:: Your task ::
If a line in the records contains the word "Vietnam", count it; state the resulting number and nothing more.

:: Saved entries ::
━━━━━━
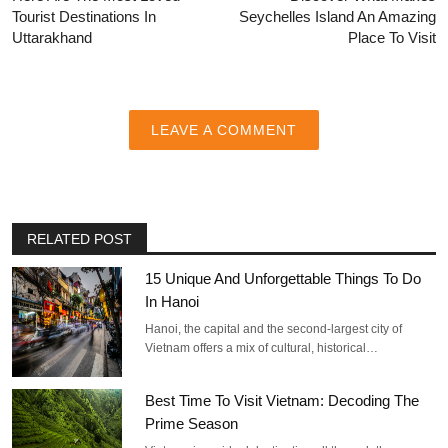
Tourist Destinations In
Seychelles Island An Amazing
Uttarakhand
Place To Visit
LEAVE A COMMENT
RELATED POST
15 Unique And Unforgettable Things To Do
In Hanoi
Hanoi, the capital and the second-largest city of
Vietnam offers a mix of cultural, historical…
Best Time To Visit Vietnam: Decoding The
Prime Season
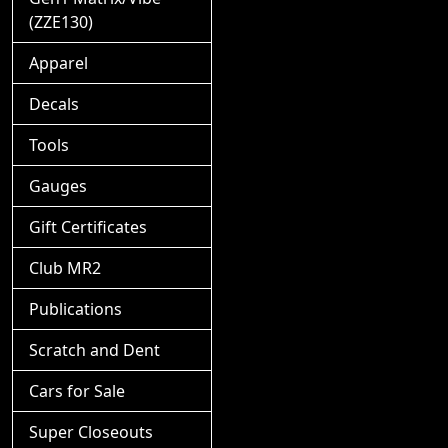
(ZZE130)
Apparel
Decals
Tools
Gauges
Gift Certificates
Club MR2
Publications
Scratch and Dent
Cars for Sale
Super Closeouts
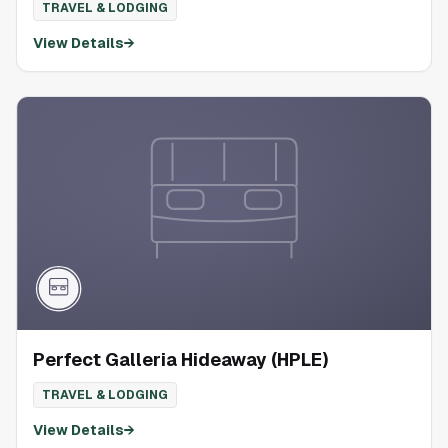
TRAVEL & LODGING
View Details
→
Perfect Galleria Hideaway (HPLE)
TRAVEL & LODGING
View Details
→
━━━━━━
:: Response to the task ::
2